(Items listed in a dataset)
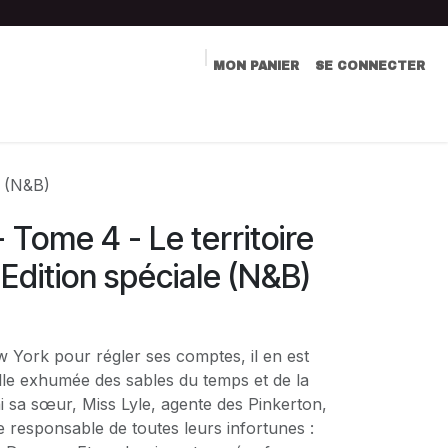
MON PANIER
SE CONNECTER
LIVRE D'OR
COMMUNICATION
CONTACT
e (N&B)
Tome 4 - Le territoire
 Edition spéciale (N&B)
ew York pour régler ses comptes, il en est
lle exhumée des sables du temps et de la
ni sa sœur, Miss Lyle, agente des Pinkerton,
e responsable de toutes leurs infortunes :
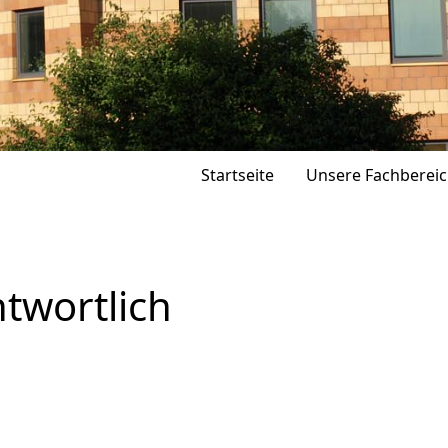
Startseite
Unsere Fachberei
ntwortlich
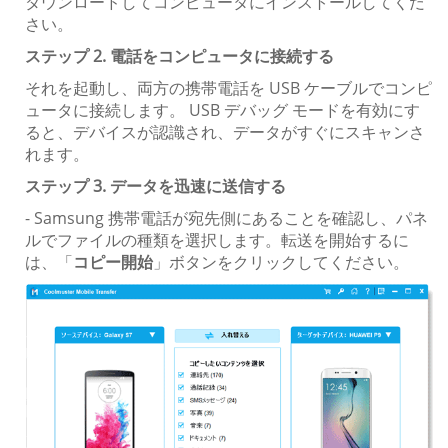
ダウンロードしてコンピュータにインストールしてくだ
さい。
ステップ 2. 電話をコンピュータに接続する
それを起動し、両方の携帯電話を USB ケーブルでコンピ
ュータに接続します。 USB デバッグ モードを有効にす
ると、デバイスが認識され、データがすぐにスキャンさ
れます。
ステップ 3. データを迅速に送信する
- Samsung 携帯電話が宛先側にあることを確認し、パネ
ルでファイルの種類を選択します。転送を開始するに
は、「
コピー開始
」ボタンをクリックしてください。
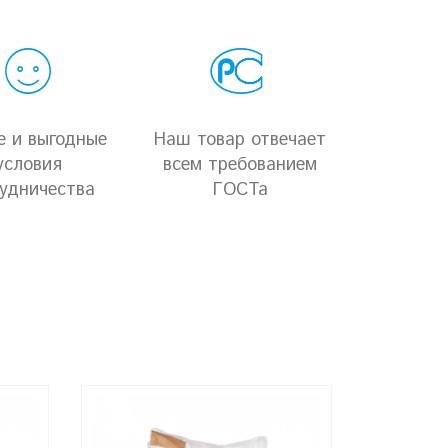
е и выгодные
Наш товар отвечает
условия
всем требованием
удничества
ГОСТа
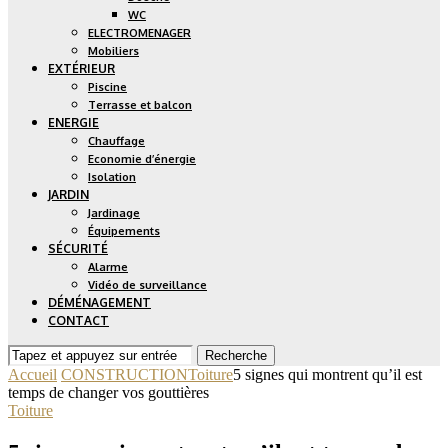
WC
ELECTROMENAGER
Mobiliers
EXTÉRIEUR
Piscine
Terrasse et balcon
ENERGIE
Chauffage
Economie d’énergie
Isolation
JARDIN
Jardinage
Équipements
SÉCURITÉ
Alarme
Vidéo de surveillance
DÉMÉNAGEMENT
CONTACT
Recherche
Accueil
CONSTRUCTION
Toiture
5 signes qui montrent qu’il est
temps de changer vos gouttières
Toiture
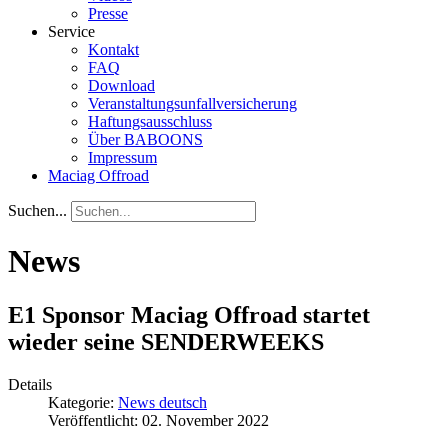
Presse
Service
Kontakt
FAQ
Download
Veranstaltungsunfallversicherung
Haftungsausschluss
Über BABOONS
Impressum
Maciag Offroad
Suchen...
News
E1 Sponsor Maciag Offroad startet
wieder seine SENDERWEEKS
Details
Kategorie:
News deutsch
Veröffentlicht: 02. November 2022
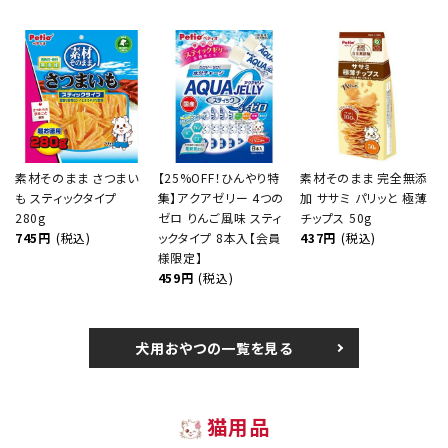
素材そのまま さつまい
【25%OFF！ひんやり特
素材そのまま 完全無添
も スティックタイプ
集】アクアゼリー 4つの
加 ササミ パリッと 極薄
280g
ゼロ りんご風味 スティ
チップス 50g
745円
(税込)
ックタイプ 8本入【会員
437円
(税込)
様限定】
459円
(税込)
犬用おやつの一覧を見る
猫用品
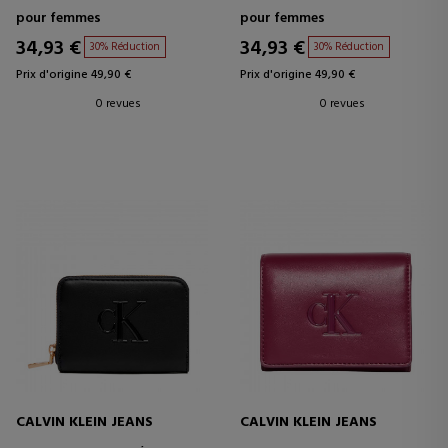
pour femmes
pour femmes
34,93 €
34,93 €
30% Réduction
30% Réduction
Prix d'origine 49,90 €
Prix d'origine 49,90 €
0 revues
0 revues
CALVIN KLEIN JEANS
CALVIN KLEIN JEANS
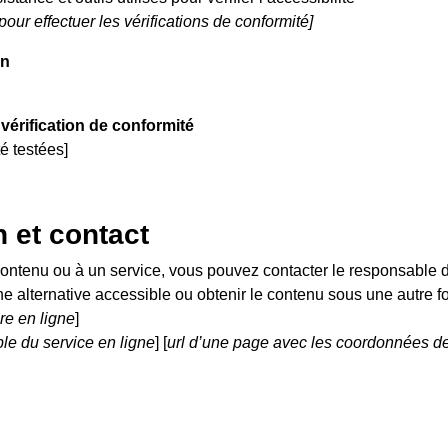
pour effectuer les vérifications de conformité]
on
a vérification de conformité
té testées]
n et contact
contenu ou à un service, vous pouvez contacter le responsable d
une alternative accessible ou obtenir le contenu sous une autre f
ire en ligne
]
le du service en ligne
] [
url d’une page avec les coordonnées de 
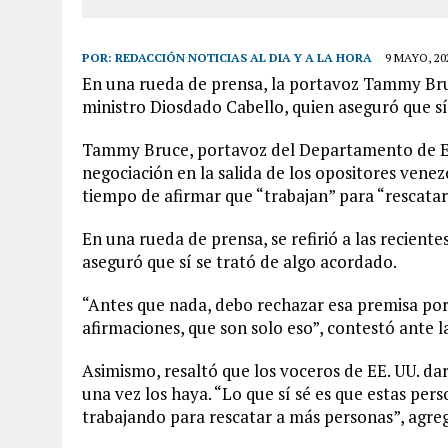
POR:
REDACCIÓN NOTICIAS AL DIA Y A LA HORA
9 MAYO, 20
En una rueda de prensa, la portavoz Tammy Bruce
ministro Diosdado Cabello, quien aseguró que sí
Tammy Bruce, portavoz del Departamento de Est
negociación en la salida de los opositores vene
tiempo de afirmar que “trabajan” para “rescata
En una rueda de prensa, se refirió a las recient
aseguró que sí se trató de algo acordado.
“Antes que nada, debo rechazar esa premisa po
afirmaciones, que son solo eso”, contestó ante l
Asimismo, resaltó que los voceros de EE. UU. da
una vez los haya. “Lo que sí sé es que estas per
trabajando para rescatar a más personas”, agre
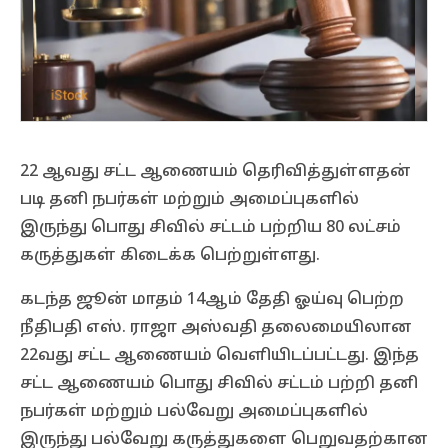
22 ஆவது சட்ட ஆணையம் தெரிவித்துள்ளதன்
படி தனி நபர்கள் மற்றும் அமைப்புகளில்
இருந்து பொது சிவில் சட்டம் பற்றிய 80 லட்சம்
கருத்துகள் கிடைக்க பெற்றுள்ளது.
கடந்த ஜூன் மாதம் 14ஆம் தேதி ஓய்வு பெற்ற
நீதிபதி எஸ். ராஜா அஸ்வதி தலைமையிலான
22வது சட்ட ஆணையம் வெளியிடப்பட்டது. இந்த
சட்ட ஆணையம் பொது சிவில் சட்டம் பற்றி தனி
நபர்கள் மற்றும் பல்வேறு அமைப்புகளில்
இருந்து பல்வேறு கருத்துகளை பெறுவதற்கான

**About this exercise**
Set down, unchanged, only those lines above that fall between the line with "REDACCIÓN NOTICIAS AL DIA Y A LA HORA" and the line with "tiempo de afirmar", the two end lines included.

**Output for this task**
REDACCIÓN NOTICIAS AL DIA Y A LA HORA
9 MAYO, 20
En una rueda de prensa, la portavoz Tammy Bruce
ministro Diosdado Cabello, quien aseguró que sí
Tammy Bruce, portavoz del Departamento de Est
negociación en la salida de los opositores vene
tiempo de afirmar que “trabajan” para “rescata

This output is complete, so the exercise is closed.